SQL Agent jobs: Create multiple SQL jobs, and start them asynchronously from your proc using sp_start_job. You can check to see if they have finished yet using the undocumented function xp_sqlagent_enum_jobs as described in this excellent article by Gregory A. Larsen. (Or have the jobs themselves update your own JOB_PROGRESS table as Chris suggests.) You would literally have to create separate job for each parallel process you anticipate running, even if they are running the same stored proc with different parameters.
OLE Automation: Use sp_oacreate and sp_oamethod to launch a new process calling the other stored proc as described in this article, also by Gregory A. Larsen.
DTS Package: Create a DTS or SSIS package with a simple branching task flow. DTS will launch tasks in individual spids.
Service Broker: If you are on SQL2005+, look into using Service Broker
CLR Parallel Execution: Use the CLR commands Parallel_AddSql and Parallel_Execute as described in this article by Alan Kaplan (SQL2005+ only).
Scheduled Windows Tasks: Listed for completeness, but I'm not a fan of this option.
I don't have much experience with Service Broker or CLR, so I can't comment on those options. If it were me, I'd probably use multiple Jobs in simpler scenarios, and a DTS/SSIS package in more complex scenarios.
One final comment: SQL already attempts to parallelize individual operations whenever it can*. This means that running 2 tasks at the same time instead of after each other is no guarantee that it will finish sooner. Test carefully to see whether it actually improves anything or not.
We had a developer that created a DTS package to run 8 tasks at the same time. Unfortunately, it was only a 4-CPU server :)
*Assuming default settings. This can be modified by altering the server's Maximum Degree of Parallelism or Affinity Mask, or by using the MAXDOP query hint.
Create a couple of SQL Server agent jobs where each one runs a particular proc.
Then from within your master proc kick off the jobs.
The only way of waiting that I can think of is if you have a status table that each proc updates when it's finished.
Then yet another job could poll that table for total completion and kick off a final proc. Alternatively, you could have a trigger on this table.
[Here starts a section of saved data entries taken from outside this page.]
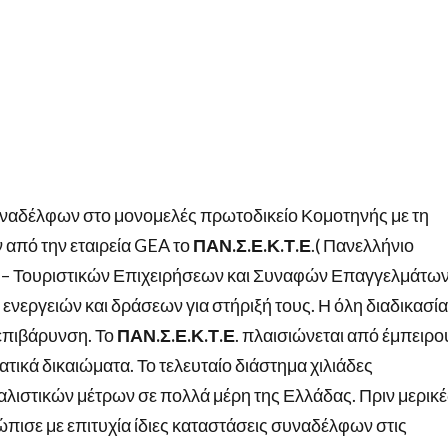
ναδέλφων στο μονομελές πρωτοδικείο Κομοτηνής με τη
 από την εταιρεία GEA το
ΠΑΝ.Σ.Ε.Κ.Τ.Ε
.( Πανελλήνιο
 – Τουριστικών Επιχειρήσεων και Συναφών Επαγγελμάτω
νεργειών και δράσεων για στήριξή τους. Η όλη διαδικασία
 επιβάρυνση. Το
ΠΑΝ.Σ.Ε.Κ.Τ.Ε
. πλαισιώνεται από έμπειρο
ατικά δικαιώματα. Το τελευταίο διάστημα χιλιάδες
αλιστικών μέτρων σε πολλά μέρη της Ελλάδας. Πριν μερικέ
ώπισε με επιτυχία ίδιες καταστάσεις συναδέλφων στις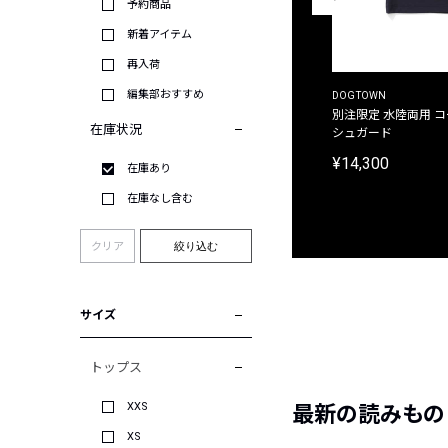
予約商品
新着アイテム
再入荷
編集部おすすめ
THE DUFFER OF ST.GEORGE
DOGTOWN
別注限定 ピグメントダイ バックプリント サーフ
別注限定 水陸両用 
在庫状況
プリントTシャツ
シュガード
¥9,900
¥14,300
在庫あり
在庫なし含む
クリア
絞り込む
サイズ
トップス
XXS
最新の読みもの
XS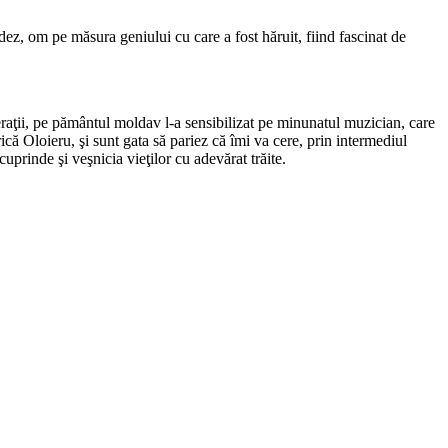
ez, om pe măsura geniului cu care a fost hăruit, fiind fascinat de
raţii, pe pământul moldav l-a sensibilizat pe minunatul muzician, care
rică Oloieru, şi sunt gata să pariez că îmi va cere, prin intermediul
uprinde şi veşnicia vieţilor cu adevărat trăite.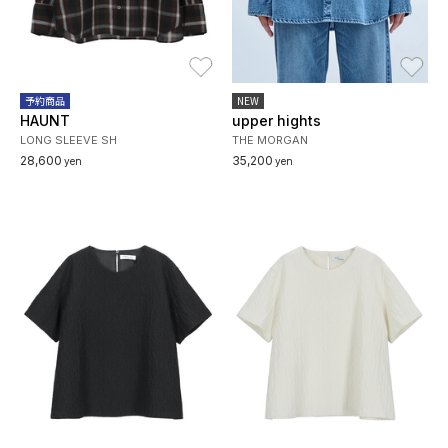
お気に入り
お
予約商品
NEW
HAUNT
upper hights
LONG SLEEVE SH
THE MORGAN
28,600
35,200
yen
yen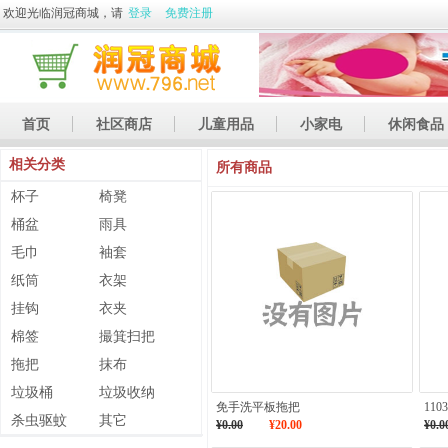
欢迎光临润冠商城，请
登录
免费注册
首页
社区商店
儿童用品
小家电
休闲食品
相关分类
休闲娱乐
礼品
土特产
所有商品
杯子
椅凳
桶盆
雨具
毛巾
袖套
纸筒
衣架
挂钩
衣夹
棉签
撮箕扫把
拖把
抹布
垃圾桶
垃圾收纳
免手洗平板拖把
11
杀虫驱蚊
其它
¥0.00
¥20.00
¥0.0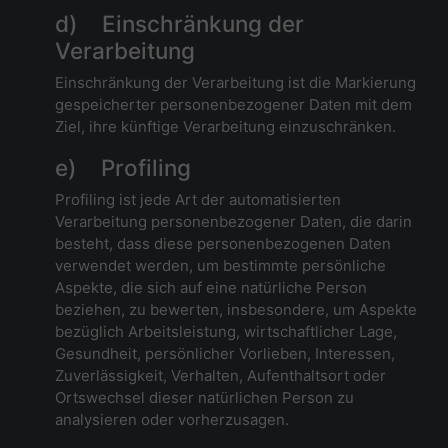
d) Einschränkung der
Verarbeitung
Einschränkung der Verarbeitung ist die Markierung
gespeicherter personenbezogener Daten mit dem
Ziel, ihre künftige Verarbeitung einzuschränken.
e) Profiling
Profiling ist jede Art der automatisierten
Verarbeitung personenbezogener Daten, die darin
besteht, dass diese personenbezogenen Daten
verwendet werden, um bestimmte persönliche
Aspekte, die sich auf eine natürliche Person
beziehen, zu bewerten, insbesondere, um Aspekte
bezüglich Arbeitsleistung, wirtschaftlicher Lage,
Gesundheit, persönlicher Vorlieben, Interessen,
Zuverlässigkeit, Verhalten, Aufenthaltsort oder
Ortswechsel dieser natürlichen Person zu
analysieren oder vorherzusagen.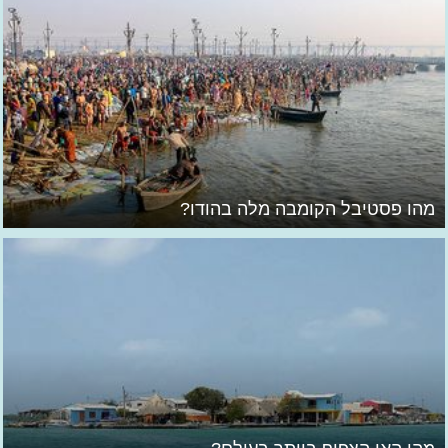
מהו פסטיבל הקומבה מלה בהודו?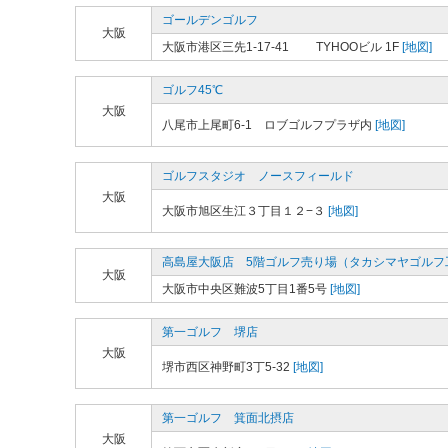
ゴールデンゴルフ
大阪
大阪市港区三先1-17-41 TYHOOビル 1F
[地図]
ゴルフ45℃
大阪
八尾市上尾町6-1 ロブゴルフプラザ内
[地図]
ゴルフスタジオ ノースフィールド
大阪
大阪市旭区生江３丁目１２−３
[地図]
高島屋大阪店 5階ゴルフ売り場（タカシマヤゴルフ
大阪
大阪市中央区難波5丁目1番5号
[地図]
第一ゴルフ 堺店
大阪
堺市西区神野町3丁5-32
[地図]
第一ゴルフ 箕面北摂店
大阪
The memory implications are completely up to your environment..
UPDATE:
If you have access to the task system.. then you could take the same approach. Just have windows execute multiple tasks, each responsible for one proc. Then use a trigger on the status table to kick off something when all of the tasks have completed.
UPDATE2:
Also, if you're willing to create a new app, you could house all of the logic in a single exe...
You do need to move your overnight sprocs to jobs. SQL Server job control will let you do all of the scheduling you are asking for.
You might want to look into using DTS (which can be run from the SQL Agent as a job). It will allow you pretty fine control over which stored procedures need to wait for others to finish and what can run in parallel. You can also run the DTS package as an EXE from your own scheduling software if needed.
NOTE: You will need to create multiple copies of your connection objects to allow calls to run in parallel. Two calls using the same connection object will still block each other even if you don't explicitly put in a dependency.